-- WHAT THE TASK REQUIRES --
Your result will be the set of lines with "წლის", copied from the material below.

-- SOURCE INFORMATION --
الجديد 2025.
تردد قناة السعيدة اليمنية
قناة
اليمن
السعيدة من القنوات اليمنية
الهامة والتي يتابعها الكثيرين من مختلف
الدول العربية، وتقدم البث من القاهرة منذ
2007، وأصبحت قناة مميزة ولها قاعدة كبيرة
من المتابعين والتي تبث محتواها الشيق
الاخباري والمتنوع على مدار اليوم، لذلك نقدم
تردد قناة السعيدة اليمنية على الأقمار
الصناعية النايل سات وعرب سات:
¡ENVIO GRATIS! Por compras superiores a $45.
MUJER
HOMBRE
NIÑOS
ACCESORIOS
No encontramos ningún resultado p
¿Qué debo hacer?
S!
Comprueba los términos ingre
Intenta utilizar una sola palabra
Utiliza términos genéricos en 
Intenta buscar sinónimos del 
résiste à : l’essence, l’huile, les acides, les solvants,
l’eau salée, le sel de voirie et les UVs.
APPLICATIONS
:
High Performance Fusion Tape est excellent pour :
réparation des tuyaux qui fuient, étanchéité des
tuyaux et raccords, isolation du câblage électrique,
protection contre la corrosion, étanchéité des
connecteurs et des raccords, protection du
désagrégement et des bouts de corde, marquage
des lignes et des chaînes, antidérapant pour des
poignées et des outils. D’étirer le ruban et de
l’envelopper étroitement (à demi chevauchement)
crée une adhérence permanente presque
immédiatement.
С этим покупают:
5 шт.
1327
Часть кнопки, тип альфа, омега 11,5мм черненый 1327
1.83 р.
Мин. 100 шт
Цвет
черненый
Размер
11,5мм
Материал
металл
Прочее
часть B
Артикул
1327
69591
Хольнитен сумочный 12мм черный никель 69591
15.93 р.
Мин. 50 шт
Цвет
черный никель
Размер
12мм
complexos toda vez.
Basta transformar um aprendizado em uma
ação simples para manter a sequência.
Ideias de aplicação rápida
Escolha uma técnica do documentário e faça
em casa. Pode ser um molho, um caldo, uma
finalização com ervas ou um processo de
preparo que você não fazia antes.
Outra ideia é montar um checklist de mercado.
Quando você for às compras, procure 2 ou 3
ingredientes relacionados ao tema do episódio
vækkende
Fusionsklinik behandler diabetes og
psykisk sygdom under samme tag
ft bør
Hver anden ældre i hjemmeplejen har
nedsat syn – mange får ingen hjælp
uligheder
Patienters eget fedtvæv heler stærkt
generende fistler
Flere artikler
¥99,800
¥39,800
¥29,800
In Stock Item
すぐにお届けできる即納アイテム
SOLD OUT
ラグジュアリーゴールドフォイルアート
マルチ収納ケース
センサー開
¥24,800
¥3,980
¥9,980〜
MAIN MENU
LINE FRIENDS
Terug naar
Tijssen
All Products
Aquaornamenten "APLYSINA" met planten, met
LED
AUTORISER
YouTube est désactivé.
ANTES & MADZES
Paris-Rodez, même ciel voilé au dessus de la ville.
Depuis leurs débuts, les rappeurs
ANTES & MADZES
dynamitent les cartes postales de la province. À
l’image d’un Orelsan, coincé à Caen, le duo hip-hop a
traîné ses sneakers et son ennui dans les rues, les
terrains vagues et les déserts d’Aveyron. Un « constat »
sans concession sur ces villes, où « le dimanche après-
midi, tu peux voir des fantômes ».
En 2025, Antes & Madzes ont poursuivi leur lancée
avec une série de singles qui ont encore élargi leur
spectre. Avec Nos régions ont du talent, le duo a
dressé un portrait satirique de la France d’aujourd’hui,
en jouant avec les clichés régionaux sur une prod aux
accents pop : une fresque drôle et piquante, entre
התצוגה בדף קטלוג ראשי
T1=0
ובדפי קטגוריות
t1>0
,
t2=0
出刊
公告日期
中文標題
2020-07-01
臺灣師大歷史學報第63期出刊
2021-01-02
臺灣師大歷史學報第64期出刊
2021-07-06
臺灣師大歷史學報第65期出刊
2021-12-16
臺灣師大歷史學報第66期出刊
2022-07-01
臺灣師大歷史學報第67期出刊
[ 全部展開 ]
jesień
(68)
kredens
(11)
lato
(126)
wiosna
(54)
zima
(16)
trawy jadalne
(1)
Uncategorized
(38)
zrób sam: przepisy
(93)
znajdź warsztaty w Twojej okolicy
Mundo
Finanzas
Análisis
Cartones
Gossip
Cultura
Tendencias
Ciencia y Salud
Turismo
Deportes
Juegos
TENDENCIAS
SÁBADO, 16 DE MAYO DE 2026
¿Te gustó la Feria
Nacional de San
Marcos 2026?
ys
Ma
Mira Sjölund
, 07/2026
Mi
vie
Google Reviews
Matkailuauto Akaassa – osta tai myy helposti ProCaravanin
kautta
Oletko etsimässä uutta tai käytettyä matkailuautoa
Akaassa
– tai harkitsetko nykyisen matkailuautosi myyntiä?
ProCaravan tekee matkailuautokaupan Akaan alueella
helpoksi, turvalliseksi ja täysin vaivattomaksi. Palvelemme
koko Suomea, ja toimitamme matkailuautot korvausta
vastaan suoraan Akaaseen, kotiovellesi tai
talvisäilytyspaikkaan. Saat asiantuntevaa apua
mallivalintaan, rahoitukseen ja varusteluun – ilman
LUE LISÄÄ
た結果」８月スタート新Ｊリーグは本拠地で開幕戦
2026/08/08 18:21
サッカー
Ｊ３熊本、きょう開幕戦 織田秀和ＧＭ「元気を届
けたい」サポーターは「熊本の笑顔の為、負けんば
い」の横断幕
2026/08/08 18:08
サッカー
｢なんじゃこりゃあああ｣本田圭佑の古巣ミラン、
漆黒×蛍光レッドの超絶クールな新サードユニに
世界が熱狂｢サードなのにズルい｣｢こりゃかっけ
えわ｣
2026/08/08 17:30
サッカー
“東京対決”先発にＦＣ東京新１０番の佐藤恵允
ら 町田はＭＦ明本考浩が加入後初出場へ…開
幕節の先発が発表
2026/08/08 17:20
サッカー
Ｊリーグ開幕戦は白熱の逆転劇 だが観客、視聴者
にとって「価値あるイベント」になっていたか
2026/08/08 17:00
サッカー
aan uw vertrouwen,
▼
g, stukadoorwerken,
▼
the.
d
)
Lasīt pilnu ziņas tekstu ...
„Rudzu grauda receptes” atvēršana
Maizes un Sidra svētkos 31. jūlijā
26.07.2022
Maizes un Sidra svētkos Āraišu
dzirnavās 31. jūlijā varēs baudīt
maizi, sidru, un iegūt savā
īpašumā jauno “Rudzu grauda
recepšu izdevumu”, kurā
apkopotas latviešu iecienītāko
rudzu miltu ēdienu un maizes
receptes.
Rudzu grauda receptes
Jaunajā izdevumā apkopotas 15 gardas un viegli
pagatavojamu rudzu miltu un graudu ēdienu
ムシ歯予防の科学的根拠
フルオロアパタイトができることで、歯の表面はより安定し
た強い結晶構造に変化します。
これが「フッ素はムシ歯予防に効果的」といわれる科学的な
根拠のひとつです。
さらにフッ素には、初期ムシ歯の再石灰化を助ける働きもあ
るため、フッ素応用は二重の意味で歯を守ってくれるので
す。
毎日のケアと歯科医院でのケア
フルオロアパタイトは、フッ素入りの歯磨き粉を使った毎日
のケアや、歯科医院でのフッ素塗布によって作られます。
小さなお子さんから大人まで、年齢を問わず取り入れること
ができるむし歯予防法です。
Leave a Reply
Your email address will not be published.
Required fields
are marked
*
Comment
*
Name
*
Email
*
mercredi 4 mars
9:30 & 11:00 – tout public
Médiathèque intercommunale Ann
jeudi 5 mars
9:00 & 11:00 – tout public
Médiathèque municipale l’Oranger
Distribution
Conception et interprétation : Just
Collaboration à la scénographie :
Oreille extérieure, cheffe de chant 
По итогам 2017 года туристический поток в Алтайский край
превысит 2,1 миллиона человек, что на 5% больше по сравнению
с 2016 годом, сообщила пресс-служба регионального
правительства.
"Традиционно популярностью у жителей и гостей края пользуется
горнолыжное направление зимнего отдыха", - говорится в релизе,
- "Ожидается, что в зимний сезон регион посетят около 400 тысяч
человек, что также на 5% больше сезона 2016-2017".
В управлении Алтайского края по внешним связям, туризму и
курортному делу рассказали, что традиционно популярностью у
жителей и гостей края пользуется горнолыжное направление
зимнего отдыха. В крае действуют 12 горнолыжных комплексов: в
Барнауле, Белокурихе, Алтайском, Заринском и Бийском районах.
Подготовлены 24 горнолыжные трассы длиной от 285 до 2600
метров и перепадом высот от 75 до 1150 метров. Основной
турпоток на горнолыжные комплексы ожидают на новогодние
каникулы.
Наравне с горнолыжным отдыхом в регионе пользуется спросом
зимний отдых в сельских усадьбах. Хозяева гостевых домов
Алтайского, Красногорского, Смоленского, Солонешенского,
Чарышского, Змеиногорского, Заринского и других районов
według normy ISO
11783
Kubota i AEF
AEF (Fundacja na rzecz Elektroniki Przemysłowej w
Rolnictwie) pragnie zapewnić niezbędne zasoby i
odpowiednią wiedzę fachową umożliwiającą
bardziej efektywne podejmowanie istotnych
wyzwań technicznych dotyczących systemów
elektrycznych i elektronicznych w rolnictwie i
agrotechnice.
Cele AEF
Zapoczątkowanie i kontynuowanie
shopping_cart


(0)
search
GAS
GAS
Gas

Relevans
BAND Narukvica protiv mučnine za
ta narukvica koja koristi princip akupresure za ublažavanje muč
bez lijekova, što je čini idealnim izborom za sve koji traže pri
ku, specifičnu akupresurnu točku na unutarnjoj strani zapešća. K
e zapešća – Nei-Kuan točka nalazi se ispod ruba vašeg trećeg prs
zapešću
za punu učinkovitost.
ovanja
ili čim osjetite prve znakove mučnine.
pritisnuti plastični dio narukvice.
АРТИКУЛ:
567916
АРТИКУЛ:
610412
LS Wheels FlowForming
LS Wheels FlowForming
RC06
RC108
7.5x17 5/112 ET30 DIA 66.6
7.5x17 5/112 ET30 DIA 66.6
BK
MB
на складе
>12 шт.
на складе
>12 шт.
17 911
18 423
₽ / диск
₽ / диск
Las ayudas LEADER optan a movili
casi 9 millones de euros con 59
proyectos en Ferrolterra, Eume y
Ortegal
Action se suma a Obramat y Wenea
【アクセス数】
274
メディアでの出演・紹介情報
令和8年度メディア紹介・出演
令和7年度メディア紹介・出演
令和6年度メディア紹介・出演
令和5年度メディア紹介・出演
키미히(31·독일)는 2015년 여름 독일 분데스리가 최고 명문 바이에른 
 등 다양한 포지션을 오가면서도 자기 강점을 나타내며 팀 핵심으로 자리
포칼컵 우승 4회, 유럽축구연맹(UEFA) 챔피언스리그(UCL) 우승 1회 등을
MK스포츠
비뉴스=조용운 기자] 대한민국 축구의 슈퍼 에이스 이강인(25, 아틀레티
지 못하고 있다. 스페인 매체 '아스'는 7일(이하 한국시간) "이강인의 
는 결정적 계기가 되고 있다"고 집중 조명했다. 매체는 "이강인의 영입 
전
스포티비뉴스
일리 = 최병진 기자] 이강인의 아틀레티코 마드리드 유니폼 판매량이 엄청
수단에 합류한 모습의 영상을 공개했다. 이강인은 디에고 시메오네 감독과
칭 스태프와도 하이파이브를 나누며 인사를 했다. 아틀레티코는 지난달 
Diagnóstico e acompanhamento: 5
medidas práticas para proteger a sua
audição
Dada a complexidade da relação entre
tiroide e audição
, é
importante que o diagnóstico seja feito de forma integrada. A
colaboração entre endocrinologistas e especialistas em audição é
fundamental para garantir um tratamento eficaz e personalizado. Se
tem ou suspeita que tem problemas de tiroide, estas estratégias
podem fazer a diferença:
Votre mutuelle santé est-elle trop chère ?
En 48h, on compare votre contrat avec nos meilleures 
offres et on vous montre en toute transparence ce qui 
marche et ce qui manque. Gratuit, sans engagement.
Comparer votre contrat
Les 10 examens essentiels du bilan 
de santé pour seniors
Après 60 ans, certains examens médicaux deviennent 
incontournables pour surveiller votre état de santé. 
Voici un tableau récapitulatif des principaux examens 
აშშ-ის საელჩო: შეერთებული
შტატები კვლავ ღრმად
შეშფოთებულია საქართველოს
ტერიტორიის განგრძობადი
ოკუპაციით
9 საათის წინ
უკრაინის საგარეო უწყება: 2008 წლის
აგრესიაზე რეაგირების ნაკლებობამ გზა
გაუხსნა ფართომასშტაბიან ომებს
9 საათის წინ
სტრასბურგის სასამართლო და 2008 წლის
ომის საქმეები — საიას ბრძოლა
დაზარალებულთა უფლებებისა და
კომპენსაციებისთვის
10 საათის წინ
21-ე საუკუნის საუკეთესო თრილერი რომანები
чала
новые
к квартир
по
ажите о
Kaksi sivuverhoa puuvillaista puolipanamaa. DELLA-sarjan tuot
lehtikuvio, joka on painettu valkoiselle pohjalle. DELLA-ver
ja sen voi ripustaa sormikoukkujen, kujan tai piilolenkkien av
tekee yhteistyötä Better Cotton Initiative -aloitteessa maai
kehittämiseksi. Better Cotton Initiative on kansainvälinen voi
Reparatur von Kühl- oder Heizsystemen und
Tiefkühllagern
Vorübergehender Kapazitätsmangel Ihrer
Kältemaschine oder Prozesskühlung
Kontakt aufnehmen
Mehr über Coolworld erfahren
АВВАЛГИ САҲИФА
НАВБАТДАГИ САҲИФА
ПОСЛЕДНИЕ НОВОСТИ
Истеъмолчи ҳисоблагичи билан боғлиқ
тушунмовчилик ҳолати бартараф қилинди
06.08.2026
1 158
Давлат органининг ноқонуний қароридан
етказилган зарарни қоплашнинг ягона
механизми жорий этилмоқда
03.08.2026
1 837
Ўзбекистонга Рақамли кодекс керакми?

-- OUTPUT OF THE EXERCISE --
უკრაინის საგარეო უწყება: 2008 წლის
სტრასბურგის სასამართლო და 2008 წლის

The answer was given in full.